実際のデータを読み込ませて、類似度やベクトル計算をしてみる。
今回は、ドキュメント(docs)とそのタイトル(titles)を読み込ませて、docsをベクトル化して類似度やベクトル計算をしてみました。

main.py
import gensim
import mysql.connector

#定義
previous_title = ""
docs = []
titles = []

#MySQLに接続
config = {
  'user': "USERNAME",
  'password': 'PASSWORD',
  'host': 'HOST',
  'database': 'DATABASE',
  'port': 'PORT'
}
connect = mysql.connector.connect(**config)
#Queryを実行する
cur=connect.cursor(buffered=True)

QUERY = "select d.title,d.body from docs as d order by doc.id" #ここはカスタマイズしてください
cur.execute(QUERY)
rows = cur.fetchall()

#Queryの出力結果をforで回してsentencesとlabelsを作成
i = 0
for row in rows:
  if previous_title != row[0]:
    previous_title = row[0]
    titles.append(row[0])
    docs.append([])
    i+=1
  docs[i-1].append(row[1])

cur.close()
connect.close()

"""
上で作っているデータは要するにこういうデータです。
docs = [
    ['human', 'interface', 'computer'], #0
    ['survey', 'user', 'computer', 'system', 'response', 'time'], #1
    ['eps', 'user', 'interface', 'system'], #2
    ['system', 'human', 'system', 'eps'], #3
    ['user', 'response', 'time'], #4
    ['trees'], #5
    ['graph', 'trees'], #6
    ['graph', 'minors', 'trees'], #7
    ['graph', 'minors', 'survey'] #8
]

titles = [
    "doc1",
    "doc2",
    "doc3",
    "doc4",
    "doc5",
    "doc6",
    "doc7",
    "doc8",
    "doc9"
]
"""

labeledSentences = gensim.models.doc2vec.LabeledListSentence(docs,titles)
model = gensim.models.doc2vec.Doc2Vec(labeledSentences, min_count=0)

# ある文書に似ている文書を表示
print model.most_similar_labels('SENT_doc1')

# ある文書に似ている単語を表示
print model.most_similar_words('SENT_doc1')

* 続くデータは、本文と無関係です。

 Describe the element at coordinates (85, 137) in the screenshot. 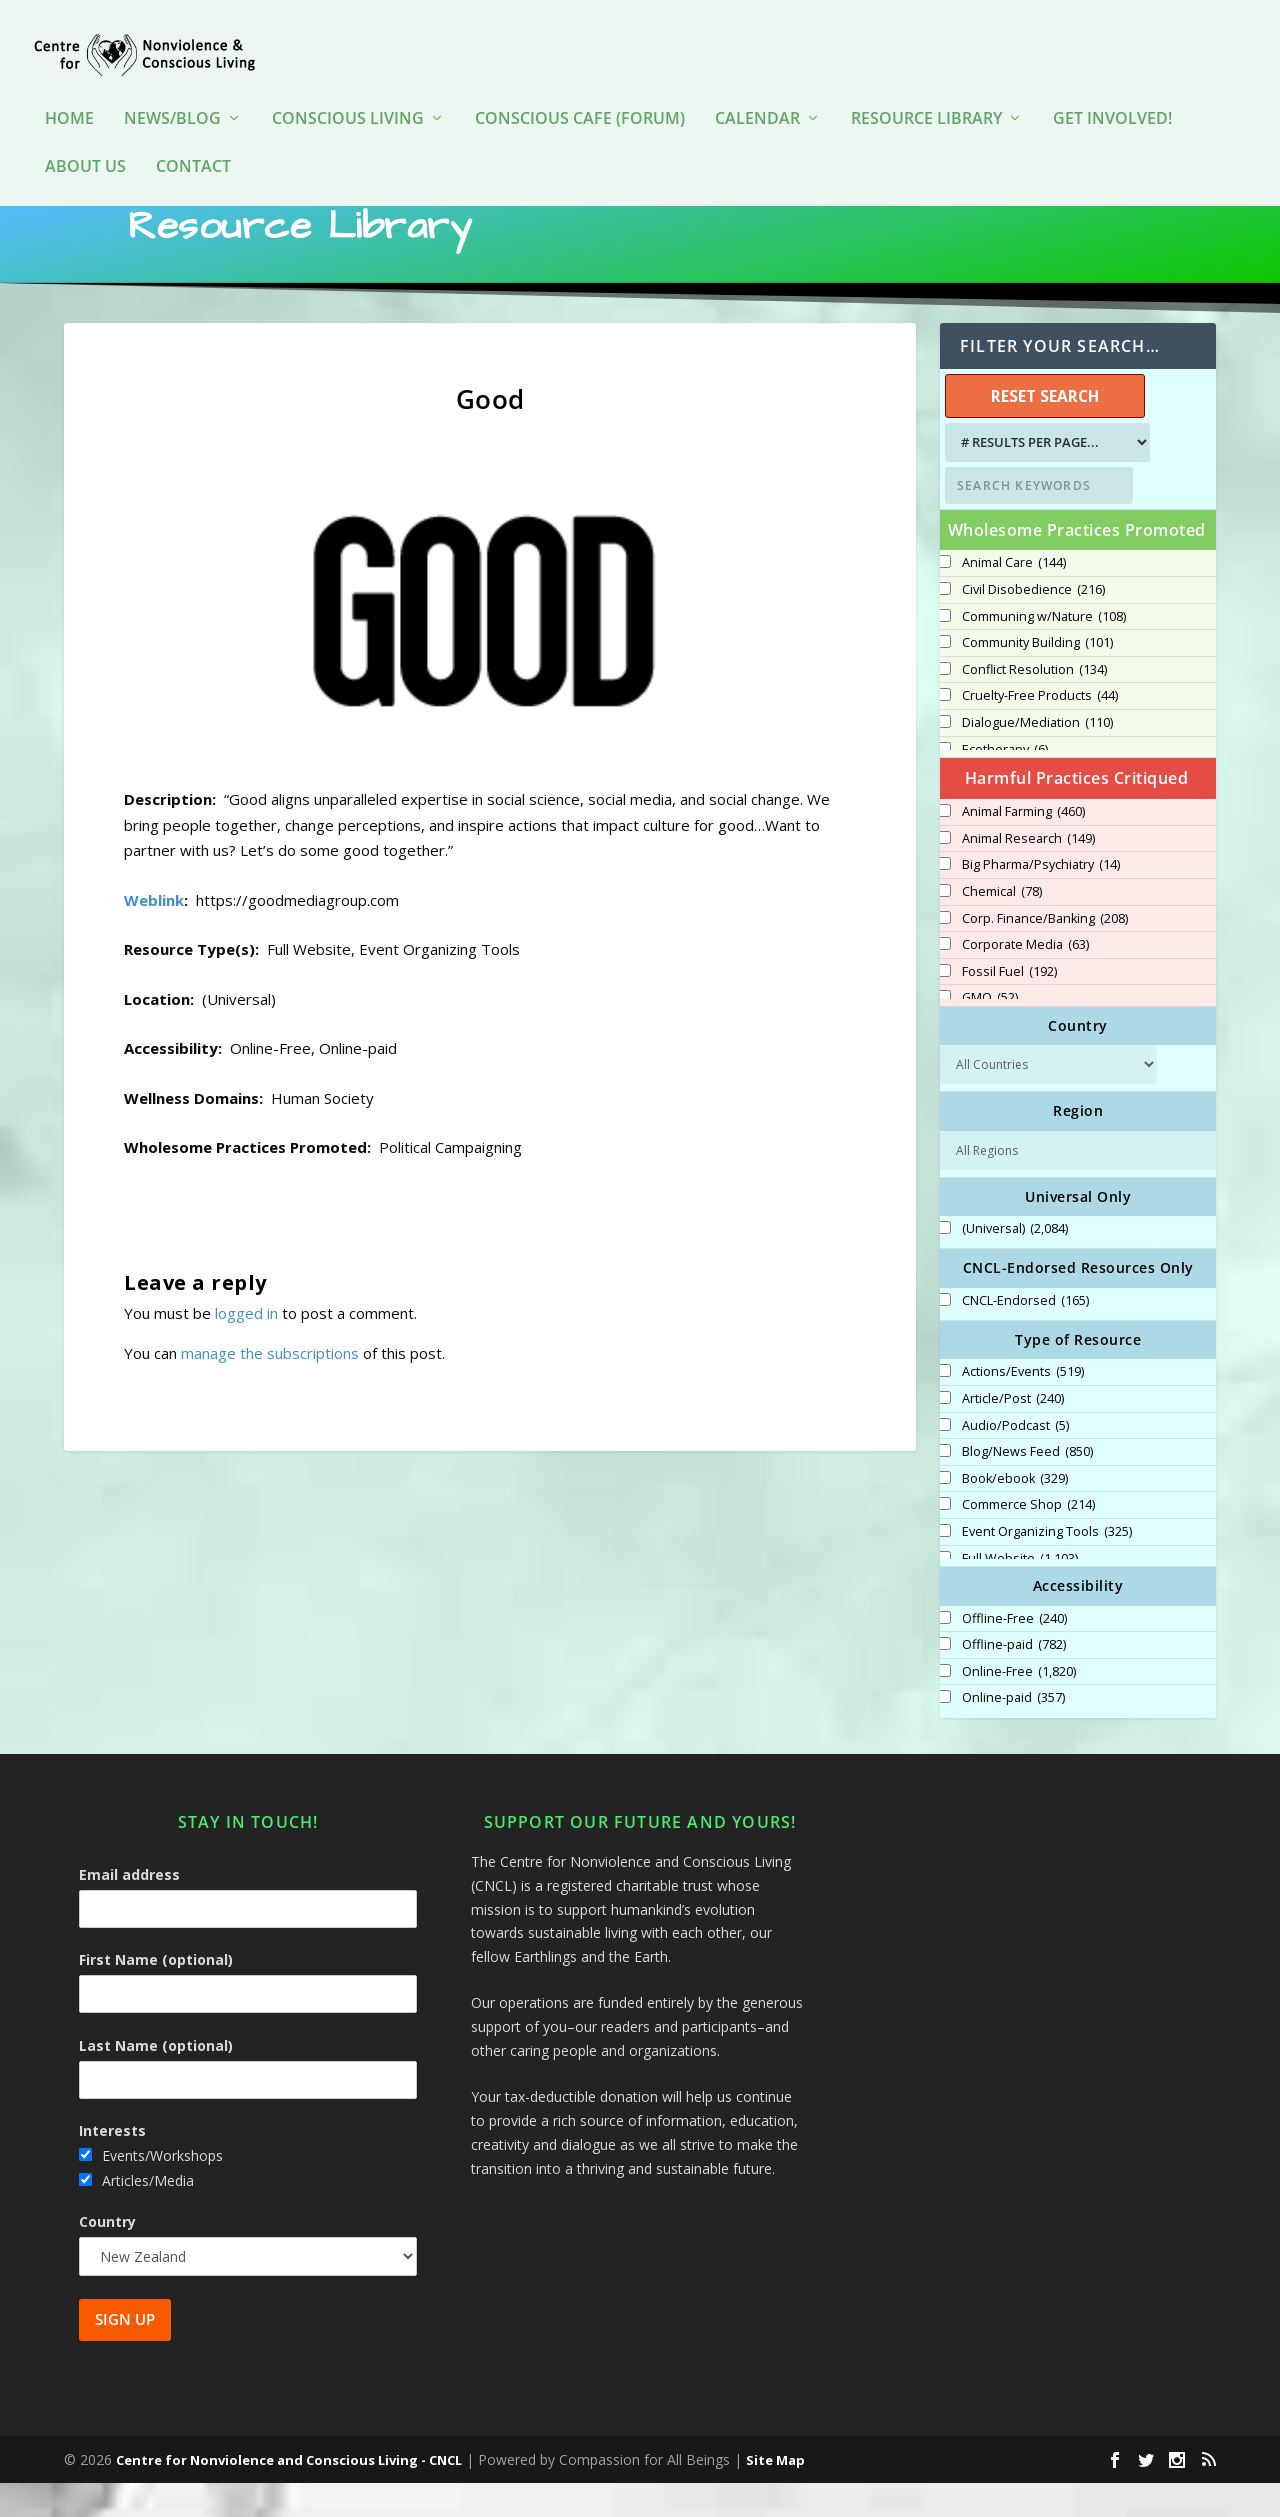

# 複数の文書を加算減算した上で、似ているユーザーを表示
print model.most_similar_labels(positive=['SENT_doc1', 'SENT_doc2'], negative=['SENT_doc3'], topn=5)

# 複数の文書を加算減算した上で、似ている単語を表示
print model.most_similar_words(positive=['SENT_doc1', 'SENT_doc2'], negative=['SENT_doc3'], topn=5)